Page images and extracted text
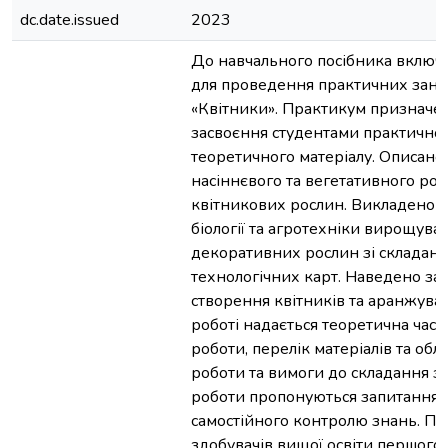
dc.date.issued
2023
До навчального посібника включ
для проведення практичних занят
«Квітники». Практикум призначе
засвоєння студентами практичног
теоретичного матеріалу. Описан
насіннєвого та вегетативного р
квітникових рослин. Викладено р
біології та агротехніки вирощува
декоративних рослин зі складан
технологічних карт. Наведено зав
створення квітників та аранжува
роботі надається теоретична част
роботи, перелік матеріалів та обл
роботи та вимоги до складання зв
роботи пропонуються запитання 
самостійного контролю знань. П
здобувачів вищої освіти першого 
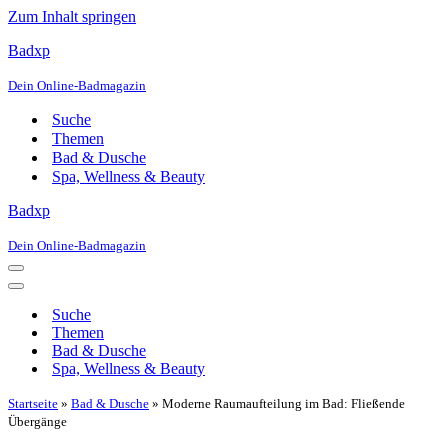
Zum Inhalt springen
Badxp
Dein Online-Badmagazin
Suche
Themen
Bad & Dusche
Spa, Wellness & Beauty
Badxp
Dein Online-Badmagazin
Navigationsmenü
Navigationsmenü
Suche
Themen
Bad & Dusche
Spa, Wellness & Beauty
Startseite
»
Bad & Dusche
»
Moderne Raumaufteilung im Bad: Fließende
Übergänge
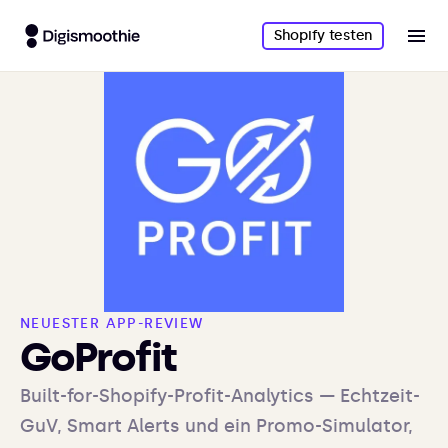
Shopify testen
NEUESTER APP-REVIEW
GoProfit
Built-for-Shopify-Profit-Analytics — Echtzeit-
GuV, Smart Alerts und ein Promo-Simulator,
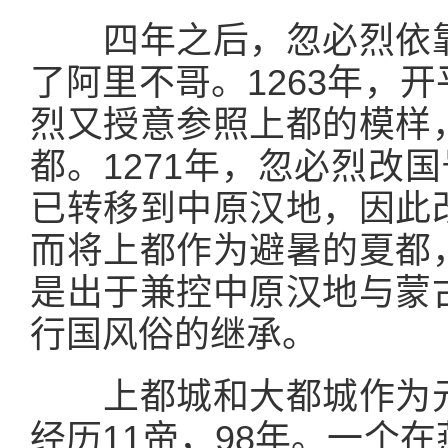
四年之后，忽必烈依靠
了阿里不哥。1263年，
烈又授意参照上都的模样
都。1271年，忽必烈改
已转移到中原汉地，因此
而将上都作为避暑的夏都
是出于兼控中原汉地与蒙
行国风俗的继承。
上都城和大都城作为元
经历11帝，98年。一个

# PROMPT
Reproduce each entry exactly as written, but leave out the images.

# SOLUTION FOR THIS PROBLEM
dc.date.issued
2023
До навчального посібника включ
для проведення практичних занят
«Квітники». Практикум призначе
засвоєння студентами практичног
теоретичного матеріалу. Описан
насіннєвого та вегетативного р
квітникових рослин. Викладено р
біології та агротехніки вирощува
декоративних рослин зі складан
технологічних карт. Наведено зав
створення квітників та аранжува
роботі надається теоретична част
роботи, перелік матеріалів та обл
роботи та вимоги до складання зв
роботи пропонуються запитання 
самостійного контролю знань. П
здобувачів вищої освіти першого 
Zum Inhalt springen
Badxp
Dein Online-Badmagazin
Suche
Themen
Bad & Dusche
Spa, Wellness & Beauty
Badxp
Dein Online-Badmagazin
Navigationsmenü
Navigationsmenü
Suche
Themen
Bad & Dusche
Spa, Wellness & Beauty
Startseite
»
Bad & Dusche
»
Moderne Raumaufteilung im Bad: Fließende
Übergänge
Shopify testen
NEUESTER APP-REVIEW
GoProfit
Built-for-Shopify-Profit-Analytics — Echtzeit-
GuV, Smart Alerts und ein Promo-Simulator,
四年之后，忽必烈依靠
了阿里不哥。1263年，
烈又授意参照上都的模样
都。1271年，忽必烈改
已转移到中原汉地，因此
而将上都作为避暑的夏都
是出于兼控中原汉地与蒙
行国风俗的继承。
上都城和大都城作为元
经历11帝，98年。一个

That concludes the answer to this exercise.